The Pacific Biosciences sequencing instrument, which has become prominent for producing excellent assemblies of numerous genomes, was used for two challenging sequencing projects. Samarth Rangavittal (Pennsylvania State University, USA) assembled the gorilla Y chromosome using PacBio data. Pin Tong (University of Edinburgh, UK) applied PacBio sequencing to three Schizosaccharomyces species to study centromere evolution in fission yeast.

Two talks presented unconventional applications of sequencing. Janet Kelso (Max Planck Institute for Evolutionary Anthropology, Germany) described how sequencing ancient samples - Neanderthals in Europe and western Asia, Denisovans in southern Siberia and a 45,000-year-old modern human - provides insight into the relationship between modern humans and archaic groups. Aaron Darling (University of Technology Sydney, Australia) has adopted the Hi-C protocol, which is typically used to assay the three-dimensional structure of genomes, to improve metagenomic assemblies. Metagenomic Hi-C provides information on which sequences are physically close together in the sample; Darling demonstrated how this information can be used to group assembled contigs together into nearly complete species-level reconstructions.

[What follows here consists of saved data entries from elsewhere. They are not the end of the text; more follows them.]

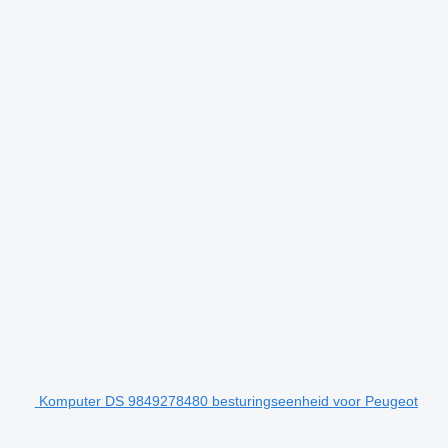
Komputer DS 9849278480 besturingseenheid voor Peugeot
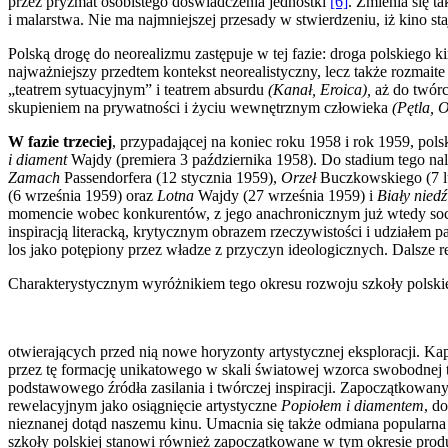
przez pryzmat osobistego doświadczenia jed­nostki
[6]
. Zmienia się t
i malarstwa. Nie ma najmniejszej przesady w stwierdzeniu, iż kino sta
Polską drogę do neorealizmu zastępuje w tej fazie: droga polskiego k
najważniejszy przedtem kontekst neorealistyczny, lecz także rozmai
„teatrem sytuacyjnym” i teatrem absurdu
(Kanał, Eroica),
aż do twórc
skupieniem na prywatności i życiu wewnętrznym człowieka
(Pętla, O
W fazie trzeciej
, przypadającej na koniec roku 1958 i rok 1959, pols
i diament
Wajdy (premiera 3 października 1958). Do stadium tego na
Zamach
Passendorfera (12 stycznia 1959),
Orzeł
Buczkowskiego (7 l
(6 września 1959) oraz
Lotna
Wajdy (27 września 1959) i
Biały nied
momencie wobec konkurentów, z jego anachronicznym już wtedy so
inspiracją literacką, krytycznym obrazem rzeczywistości i udzia­łem 
los jako potępiony przez władze z przyczyn ideologicznych. Dalsze re
Charakterystycznym wyróżnikiem tego okresu rozwoju szkoły polskie
otwierających przed nią nowe horyzonty artystycznej eksploracji. Ka
przez tę formację unikatowe­go w skali światowej wzorca swobodnej tra
podstawowego źródła zasilania i twórczej inspiracji. Zapocząt­kowan
rewela­cyjnym jako osiągnięcie artystyczne
Popiołem i diamentem
, d
nieznanej dotąd naszemu kinu. Umacnia się także odmiana popularna 
szkoły polskiej stanowi również zapoczątkowane w tym okresie prod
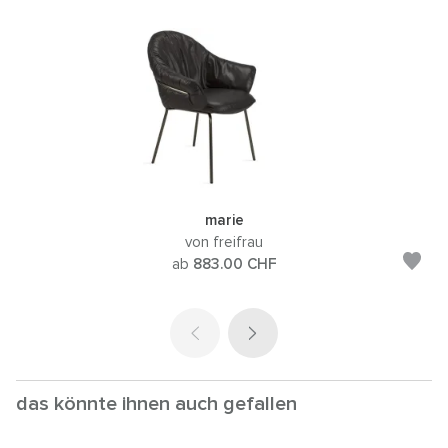
marie
von freifrau
ab
883.00
CHF
das könnte ihnen auch gefallen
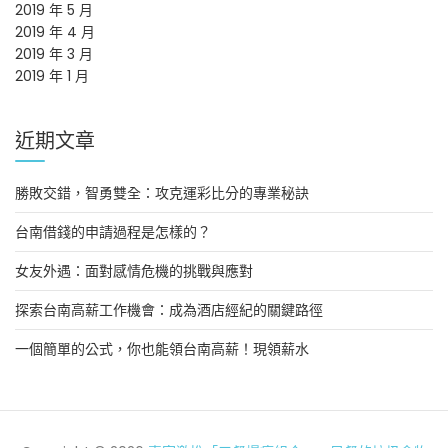
2019 年 5 月
2019 年 4 月
2019 年 3 月
2019 年 1 月
近期文章
勝敗交錯，智勇雙全：攻克運彩比分的專業秘訣
台南借錢的申請過程是怎樣的？
女友外遇：面對感情危機的挑戰與應對
探索台南高薪工作機會：成為酒店經紀的關鍵路徑
一個簡單的公式，你也能領台南高薪！現領薪水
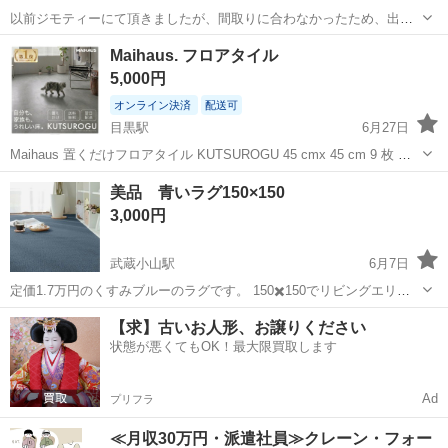
以前ジモティーにて頂きましたが、間取りに合わなかったため、出品
いたします。 全体的に毛玉や数箇所汚れが目立ちます。ご了承くださ
東京
品川区
洗足駅
カーペット/マット/ラグ
Maihaus. フロアタイル
い。 サイズ: 140cm × 140cm（円形） 素材: アクリル100% 機能: 防ダ
5,000円
ニ加工...
オンライン決済
配送可
目黒駅
6月27日
Maihaus 置くだけフロアタイル KUTSUROGU 45 cmx 45 cm 9 枚 マ
ーブルグレー 未使用品 余った分です。
東京
品川区
目黒駅
カーペット/マット/ラグ
美品 青いラグ150×150
フロアタイル
3,000円
武蔵小山駅
6月7日
定価1.7万円のくすみブルーのラグです。 150✖️150でリビングエリア
に使うのがちょうど良いサイズです。 ワークスペースで使っていまし
東京
品川区
武蔵小山駅
カーペット/マット/ラグ
【求】古いお人形、お譲りください
たが丈夫な作りでとても綺麗な状態です。 こちらでサイズオーダーし
状態が悪くてもOK！最大限買取します
ました。 http...
Ad
プリフラ
≪月収30万円・派遣社員≫クレーン・フォー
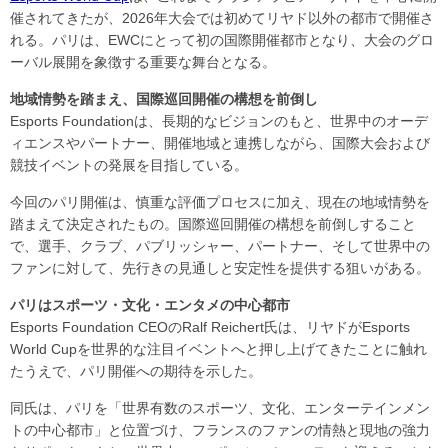
催されてきたが、2026年大会では初めてリヤド以外の都市で開催さ
れる。パリは、EWCにとって初の国際開催都市となり、大会のグロ
ーバル展開を象徴する重要な舞台となる。
地域情勢を踏まえ、国際巡回開催の構想を前倒し
Esports Foundationは、長期的なビジョンのもと、世界中のオーデ
ィエンスやパートナー、開催地域と連携しながら、国際大会および
競技イベントの発展を目指している。
今回のパリ開催は、慎重な評価プロセスに加え、現在の地域情勢を
踏まえて決定されたもの。国際巡回開催の構想を前倒しすること
で、選手、クラブ、パブリッシャー、パートナー、そして世界中の
ファンに対して、先行きの見通しと安定性を提供する狙いがある。
パリはスポーツ・文化・エンタメの中心都市
Esports Foundation CEOのRalf Reichert氏は、リヤドがEsports
World Cupを世界的な注目イベントへと押し上げてきたことに触れ
たうえで、パリ開催への期待を示した。
同氏は、パリを「世界有数のスポーツ、文化、エンターテインメン
トの中心都市」と位置づけ、フランスのファンの情熱と現地の強力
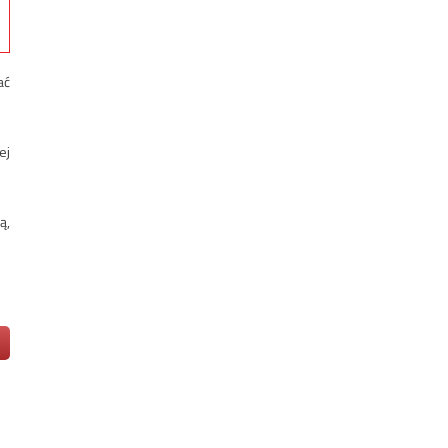
ać
ej
ą,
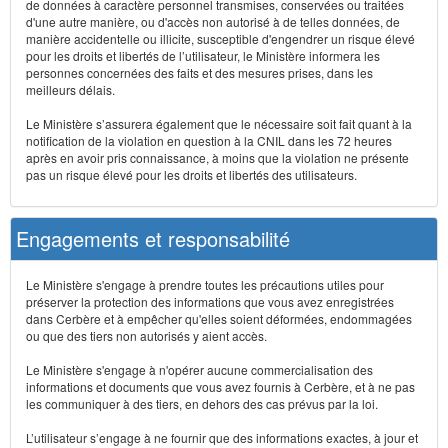
de données à caractère personnel transmises, conservées ou traitées
d'une autre manière, ou d'accès non autorisé à de telles données, de
manière accidentelle ou illicite, susceptible d'engendrer un risque élevé
pour les droits et libertés de l’utilisateur, le Ministère informera les
personnes concernées des faits et des mesures prises, dans les
meilleurs délais.
Le Ministère s’assurera également que le nécessaire soit fait quant à la
notification de la violation en question à la CNIL dans les 72 heures
après en avoir pris connaissance, à moins que la violation ne présente
pas un risque élevé pour les droits et libertés des utilisateurs.
Engagements et responsabilité
Le Ministère s'engage à prendre toutes les précautions utiles pour
préserver la protection des informations que vous avez enregistrées
dans Cerbère et à empêcher qu'elles soient déformées, endommagées
ou que des tiers non autorisés y aient accès.
Le Ministère s'engage à n'opérer aucune commercialisation des
informations et documents que vous avez fournis à Cerbère, et à ne pas
les communiquer à des tiers, en dehors des cas prévus par la loi.
L’utilisateur s’engage à ne fournir que des informations exactes, à jour et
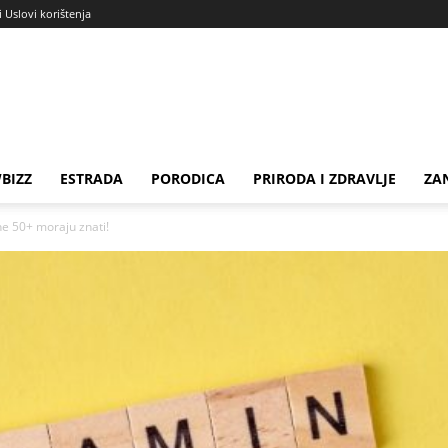
i Uslovi korištenja
BIZZ
ESTRADA
PORODICA
PRIRODA I ZDRAVLJE
ZA
ne 50+ moraju znati!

This year’s edition of Genome Informatics highlighted the rapid advances the community has made in applying genomics in all areas of biology, and the increasing applications of sequencing towards questions of human health. These advances are made possible by the development of algorithms, software, instruments, databases and, crucially, partnerships between biologists, clinicians and informaticians. Genome Informatics continues to bring these communities together to explore the future of genomics as it rapidly unfolds.